In preparation for the release of the sequel to Dr. Richard Carrier’s book on the so-called “historical Jesus” and historical methods, I thought it would be good to address the foundations of the sequel as presented in its forerunner Proving History. Namely, Dr. Carrier’s arguments about “Bayes’ Theorem” or BT (as presented in his book, anyway). There are several reasons for this. First, Dr. Carrier argues that BT should be THE method for all historical research. Second, the entire point of Proving History was to argue that the historical methodology we will find in the sequel is the best. The third and most important reason, however, is that virtually every claim Dr. Carrier makes about BT is rather fundamentally inaccurate. Of course, Dr. Carrier clearly simplifies for his readers, and clearly knows more about the subjects and issues he deals with (or touches upon) than he includes in his book. As I intend to demonstrate, though, whether or not Dr. Carrier is simplifying doesn’t matter- his methods are not sound. Hence the title: using these methods, one is just as likely to “prove” some historical account as one is fantastical idiocy, all depending upon how one misuses Bayesian inference.
We can begin by looking at Dr. Carrier’s “proof” about BT (beginning on p. 106), which starts as follows:
“P[remise] 1. BT is a logically proven theorem.
P2. “No argument is valid that contradicts a logically proven theorem.
C[onclusion] 1. Therefore, no argument is valid that contradicts BT.”
Granting the truth of this (it’s false, but this isn’t the time to get into the difference between a sound and a valid argument), then the only historian I know of who actually gives arguments that contradict BT is Dr. Carrier. To understand why, let’s look at Dr. Carrier’s own sources.
On p. 50 Dr. Carrier refers the reader via an endnote (no. 9) to “several highly commendable texts” on BT. The one he states gives “a complete proof of the formal validity of BT” is Papoulis, A. (1986). Probability, Random Variables, and Stochastic Processes. (2nd Ed.). I don’t have the 2nd edition, but I do have the 3rd and as this proof is trivial I really could use any intro probability textbook.

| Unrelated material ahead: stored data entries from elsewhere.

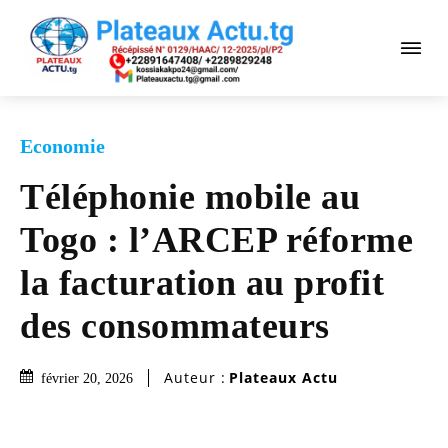
Economie
Téléphonie mobile au
Togo : l’ARCEP réforme
la facturation au profit
des consommateurs
Auteur :
Plateaux Actu
février 20, 2026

Papoulis begins his “complete proof of the formal validity” (as opposed to proof of informal validity? or incomplete proof?) by defining a set and probability function for which the axioms of probability hold. A key axiom is that any set of possible outcomes must sum or integrate to 1 (simplistically, for those who haven’t taken any calculus, integration is a kind of summation). For example, imagine an individual named “Anna” is drawing cards from a pack. Lets imagine that
“It wasn’t the Jack of Diamonds
Nor the Joker she drew at first
It wasn’t the King or the Queen of Hearts
But the Ace of Spades reversed”
The probability of drawing the card she did is 1/53 (it includes the joker). This is true for the other 52 cards as well. The probability that she would draw a card from the deck that was in the deck is 53/53 or 1. For a “regular” deck, it would be 52/52 or 1 (no joker). This is intuitive and obvious, but the important point is that it also follows from the fact that a normal deck has 52 cards and the probability for drawing any one of them is 1/52, hence the probability of drawing a card is given by the sum of the probabilities of drawing each individual card, or 1/52 summed 52 times. In Dr. Carrier’s appendix (p. 284), says of something related to probabilities that they “must sum to 1″, just like the possible outcomes of drawing cards from a deck do (52/52=1). What he apparently doesn’t understand is why they “must” do so or what this entails. It means that in order to use BT to evaluate how probable some outcome, result, historical event, etc., is, one must consider every single one.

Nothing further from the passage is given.